Ana gets lost. https://www.facebook.com/photo.php?fbid=543155232439540&set=a.5431553457... …
it is not just possible, it happens all the time. the quality of the film depends greatly on your vision and how well you can communicate that vision to your cast and crew. if you haven't done it before, find some people who have. you can check around for local film students. check craig's list for 48 hour film challenges. this is a great way to network and learn about the film business. once you've worked on a couple films, you should have the people you need to make your film a reality. if you want to go beyond that, you can look for funding. crowdfunding works well for films and social causes. your film is about a social cause so, it should work. but, make sure you have a campaign. don't just put up a site and expect to make a million. you'll need weekly updates and videos to get people interested and keep them interested. you might even check with a local production company to see if they'll join your cause. if the company can't, maybe a couple employees will help you in their spare time. there are articles about acting and filmmaking in my magazine. click on a cover to see that issue. http://arizonafilmmakermagazine.com/
Yes, it's possible, it takes vision and zeal to pull it through. The mini cam needs to be utilised to the fullest; handled like a professional (which includes setting positions and angles). If it's a movie, your crew needs the assurance they are not simply wasting their time; they need to know- with hard work, creativity and consistency- efforts will be rewarded by interested sponsors etc. Also, you and the crew can decide to execute the short prudently, it's advisable to make use of whatever gets into your pockets by individual means- however little; collectively. You'll be surprised how much can be accomplished with prayer. And if the racism short is a documentary, laying out strategy along with prudence is still key.
You don't need a crew. Do it all yourself and save yourself the scheduling headaches.

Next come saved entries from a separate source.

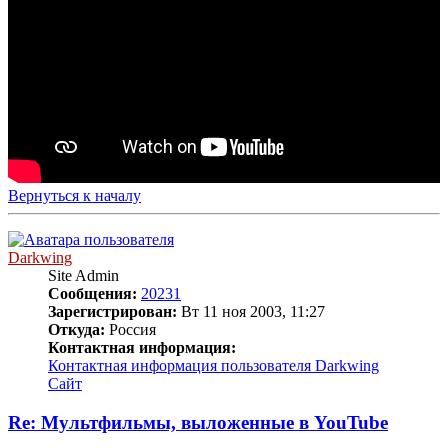
Вернуться к началу
Darkwing
Site Admin
Сообщения:
20231
Зарегистрирован:
Вт 11 ноя 2003, 11:27
Откуда:
Россия
Контактная информация:
Контактная информация пользователя Darkwing
Сайт
Re: Мультфильмы, выложенные в YouTube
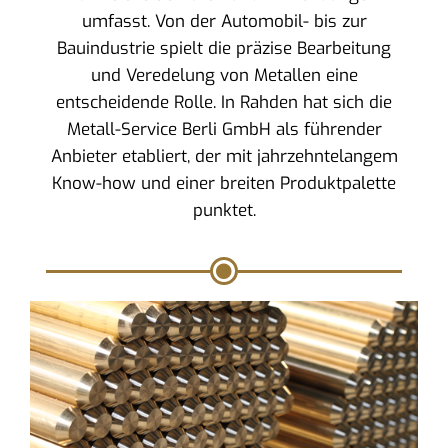
umfasst. Von der Automobil- bis zur
Bauindustrie spielt die präzise Bearbeitung
und Veredelung von Metallen eine
entscheidende Rolle. In Rahden hat sich die
Metall-Service Berli GmbH als führender
Anbieter etabliert, der mit jahrzehntelangem
Know-how und einer breiten Produktpalette
punktet.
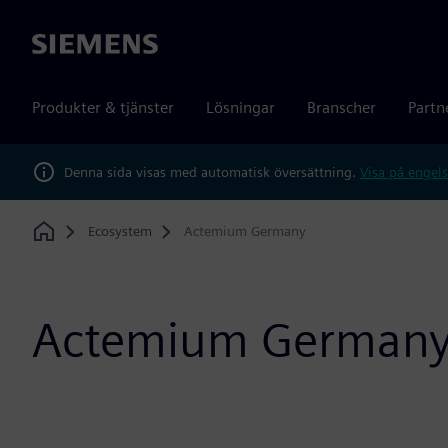
Siemens
Produkter & tjänster
Lösningar
Branscher
Partn
Denna sida visas med automatisk översättning.
Visa på engels
Ecosystem
Actemium Germany
Home
Actemium German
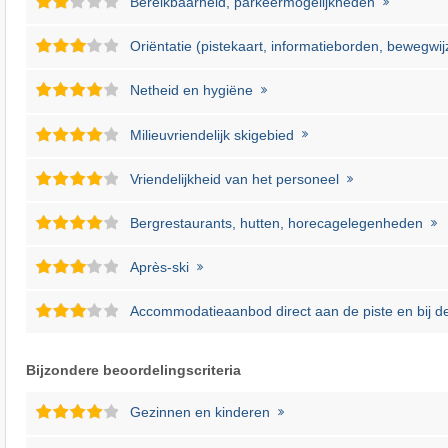
Bereikbaarheid, parkeermogelijkheden
Oriëntatie (pistekaart, informatieborden, bewegwij
Netheid en hygiëne
Milieuvriendelijk skigebied
Vriendelijkheid van het personeel
Bergrestaurants, hutten, horecagelegenheden
Après-ski
Accommodatieaanbod direct aan de piste en bij de 
Bijzondere beoordelingscriteria
Gezinnen en kinderen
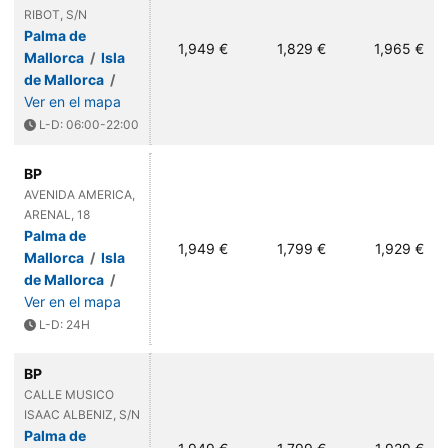
RIBOT, S/N
Palma de
1,949 €
1,829 €
1,965 €
Mallorca
/
Isla
de Mallorca
/
Ver en el mapa
L-D: 06:00-22:00
BP
AVENIDA AMERICA,
ARENAL, 18
Palma de
1,949 €
1,799 €
1,929 €
Mallorca
/
Isla
de Mallorca
/
Ver en el mapa
L-D: 24H
BP
CALLE MUSICO
ISAAC ALBENIZ, S/N
Palma de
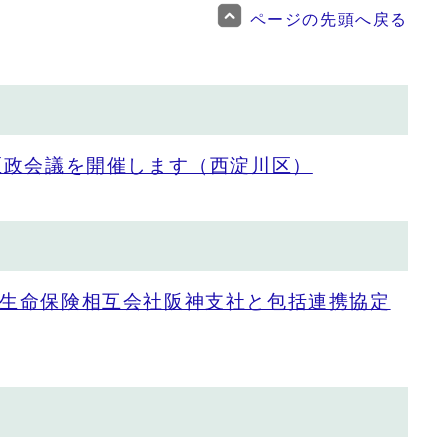
ページの先頭へ戻る
区政会議を開催します（西淀川区）
生命保険相互会社阪神支社と包括連携協定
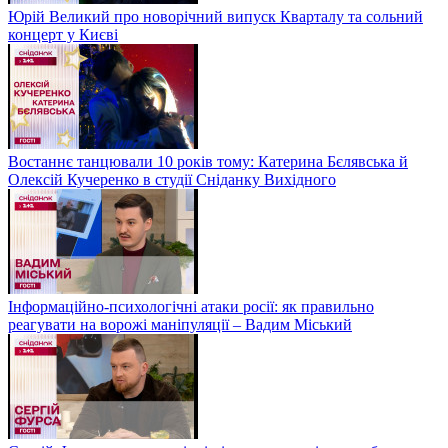
Юрій Великий про новорічний випуск Кварталу та сольний
концерт у Києві
Востаннє танцювали 10 років тому: Катерина Бєлявська й
Олексій Кучеренко в студії Сніданку Вихідного
Інформаційно-психологічні атаки росії: як правильно
реагувати на ворожі маніпуляції – Вадим Міський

that depends on how you want to do your film. a small crew doesn't hurt. I did a film with two "actors" (they were friends of the director), one writer/director, and myself. so, it can be done. but, you'll have to know sound, lighting, and camera and run all three. and then edit the film. a small crew can help a lot. how long is the film? if you're shooting a 10 minute film, it can be shot in one day. if you're going to a longer film, it may take a few days. the fewer locations, the easier it is to accomplish. you gauge the length of your film by the length of your script. if it's in standard script format, it's about a minute a page edited. but, it's about an hour a page to shoot. plan accordingly. who's going to edit the film? can you do that? do you have the software? consider each step and what's involved to accomplish that task. then ask yourself if you can do it yourself in a professional manner. it may be better to have someone who's experienced in lighting handle that aspect. try to find people who are good at what they do to pitch in and help you complete your film
Sounds like good solid advice to me. Good luck
Yes you have to learn the disciplines - there's nothing wrong with learning them. If you know how they all work you'll be wiser in your shot set-ups and location picks.
I guess what James is saying is, go to film school, and when you graduate, you can make your film. if you don't know how to make a film, it sure wouldn't hurt to find someone who does, and enlist their help.
That's not what I'm saying - you don't need a film school to learn how to use a camera, lights or sound. There are plenty of free resources.
Your question is how to make a short with no money and minimal equipment. I own a company called Seriously Low Budget Productions and we make short films right now. My last film was made for under $200 - for us; a $1,000 film is big ticket item. First you need a good and compelling story reduced to script format Then you need dedicated people (filmmaking is a team sport) who all play well together. From there, you learn to excel using whatever equipment you have (a lot of stuff you can make.) Then just go do it! Your first films are going to be pretty bad – that’s okay (you don’t have to show ‘em to anybody.) Then make another one, then another and another… Your learning curve will go way up and your confidence will follow. The short answer is to just go do it!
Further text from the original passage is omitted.